Hi Andrew, thanks for confirmation. It's rather simple to implement that check. Concerning ASP.NET and DotNetOpenId: I meant, DotNetOpenId is full of "HttpContext.whatever" calls. One is not able to use this lib as it is, because this API isn't available outside ASP.NET. Or am I missing something? Regards

Hi everyone. For those that are interested I have implemented check_authentication and provided instructions for how to add it to Mads' code. Posted here: http://www.squaredroot.com/post/2008/04/OpenID-Check_Authentication.aspx

Hi Troy, this is nearly what I did too, already. With one exception: The spec talks about, one has to return "exactly" the response received, except the openid.mode, which has of course to be set to "openid.authenticate". Don't you fear to miss something with this selections? //### get data required for check_authentication string mode = "check_authentication"; string handle = query["openid.assoc_handle"]; string signature = query["openid.sig"]; string signed = query["openid.signed"]; string extra = string.Empty; I made good experiences with just reflecting all the stuff I got in the response and just changing the mode. Regards

Hi neil, I do reflect everything that is requested by teh "openid.signed" field, per the spec. I also pull out the handle, signature, and signed fields prematurely since no matter what is in the signed fields, those fields are required. I then loop through all fiels requested in "openid.signed" and if they aren't one of the previous pulled fields, I pop them into the "extra" string to later be concatenated together for the POST. Just to clarify, the spec only requires sending back the response paramaters that were requested by openid.signed. Here is the relevant portion: "openid.* Value: The Consumer MUST send all the openid.* response parameters from the openid.signed list which they'd previously gotten back from a checkid_setup or checkid_immediate request, with their values being exactly what were returned from the Provider." If you still think I'm not doing this correctly, please let me know, I'm open to changing it!

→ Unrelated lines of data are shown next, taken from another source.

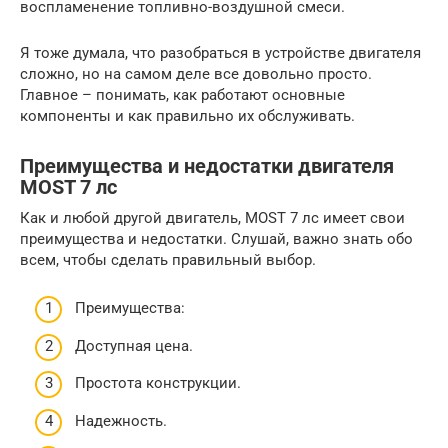
воспламенение топливно-воздушной смеси.
Я тоже думала, что разобраться в устройстве двигателя
сложно, но на самом деле все довольно просто.
Главное – понимать, как работают основные
компоненты и как правильно их обслуживать.
Преимущества и недостатки двигателя
MOST 7 лс
Как и любой другой двигатель, MOST 7 лс имеет свои
преимущества и недостатки. Слушай, важно знать обо
всем, чтобы сделать правильный выбор.
Преимущества:
Доступная цена.
Простота конструкции.
Надежность.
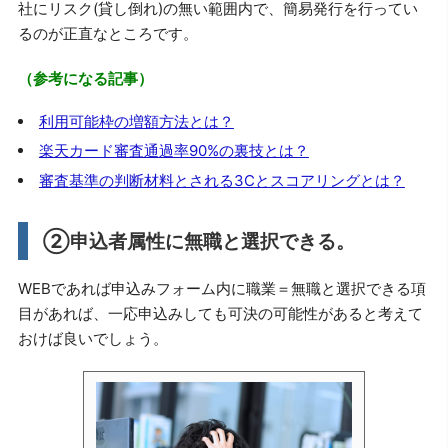
社にリスク(貸し倒れ)の無い範囲内で、簡易発行を行ってい
るのが正直なところです。
（参考になる記事）
利用可能枠の増額方法とは？
楽天カード審査通過率90%の裏技とは？
審査基準の判断材料とされる3Cとスコアリングとは？
②申込者属性に無職と選択できる。
WEBであれば申込みフォーム内に職業＝無職と選択できる項
目があれば、一応申込みしても可決の可能性があると考えて
おけば良いでしょう。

Hmm. I don't see this from the spec http://openid.net/specs/openid-authentication-2_0.html#verifying_signatures <snip> 11.4.2.1. Request Parameters openid.mode Value: "check_authentication" Exact copies of all fields from the authentication response, except for "openid.mode". </snip> This is rather clear. Regards

Ah, well that would explain the difference in our implementation. I have been working with the 1.1 specification, as specified in the post on my blog. I will update the code to conform to the 2.0 specification later this weekend. The change should be rather trivial, as I only need to repurpose the current foreach loop to look through the query collection rather than the collection specified by openid.signed. That said, the 1.1 implementation does appear to work with the OpenID providers I have tried so far...

That's it :) Regards

Neil, DotNetOpenId does use HttpContext.Current in several places, but all of those codepaths can be avoided by using the right method overloads. Several web sites are using the library without ASP.NET or HttpContext.Current and doing great.

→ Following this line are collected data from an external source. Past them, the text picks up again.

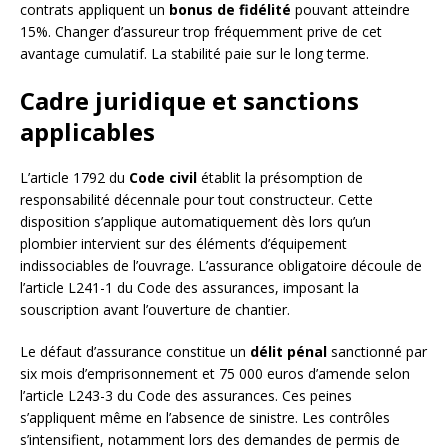
contrats appliquent un
bonus de fidélité
pouvant atteindre
15%. Changer d’assureur trop fréquemment prive de cet
avantage cumulatif. La stabilité paie sur le long terme.
Cadre juridique et sanctions
applicables
L’article 1792 du
Code civil
établit la présomption de
responsabilité décennale pour tout constructeur. Cette
disposition s’applique automatiquement dès lors qu’un
plombier intervient sur des éléments d’équipement
indissociables de l’ouvrage. L’assurance obligatoire découle de
l’article L241-1 du Code des assurances, imposant la
souscription avant l’ouverture de chantier.
Le défaut d’assurance constitue un
délit pénal
sanctionné par
six mois d’emprisonnement et 75 000 euros d’amende selon
l’article L243-3 du Code des assurances. Ces peines
s’appliquent même en l’absence de sinistre. Les contrôles
s’intensifient, notamment lors des demandes de permis de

DotNetOpenId is not the best sample: Claims to be satisfied with .net 2 (in specification), but requires .net 3 or 3.5 at least (-> Visual Studio 2008 required. For what? Just for some pre-initialized Collections? Hmmm...). Because I'm not already on the 2008 track, I just tried ExtremeSwank, and a quick shot with a ConsoleApp and a "OpenIDConsumer u = new OpenIDConsumer()" did end up in a NullReferenceException. Guess why? Yes, cause of HttpContext()... So I tend to use Mads fine and simple lib, because it is rather easy to remove all HttpContext() refs and use a self-made session management. And with the add on of the "openid.authenticate" request it should be safe enough, even for productive environments. Regards

How to remove the query string send by openID like (openid.assoc_handle, openid.identity and etc., protected void Application_BeginRequest(object sender, EventArgs e) { httpContext.Response.Redirect("~/add.aspx"); } I tried like this but I cant able to get the data Thanks.